WHAT IS EXPECTED:
Transcribe the records that follow exactly. Skip the pictures.

Source data:
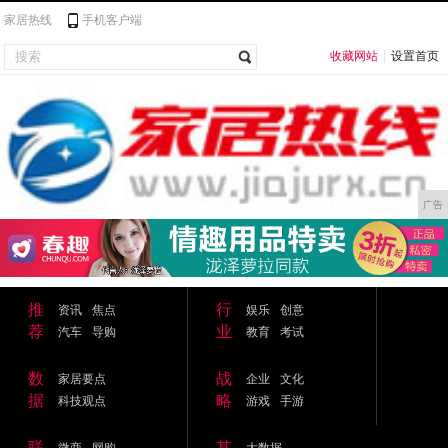
家居热线
手机客户端
收藏网站
|
设置首页
广告
推
行
资讯
焦点
娱乐
创意
荐
业
汽车
导购
教育
考试
数
战
家居要点
企业
文化
据
略
科技观点
游戏
手游
联
其
微商
网购
大数据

EXERCISE ANSWER:
家居热线
手机客户端
收藏网站
|
设置首页
广告
推
行
资讯
焦点
娱乐
创意
荐
业
汽车
导购
教育
考试
数
战
家居要点
企业
文化
据
略
科技观点
游戏
手游
联
其
微商
网购
大数据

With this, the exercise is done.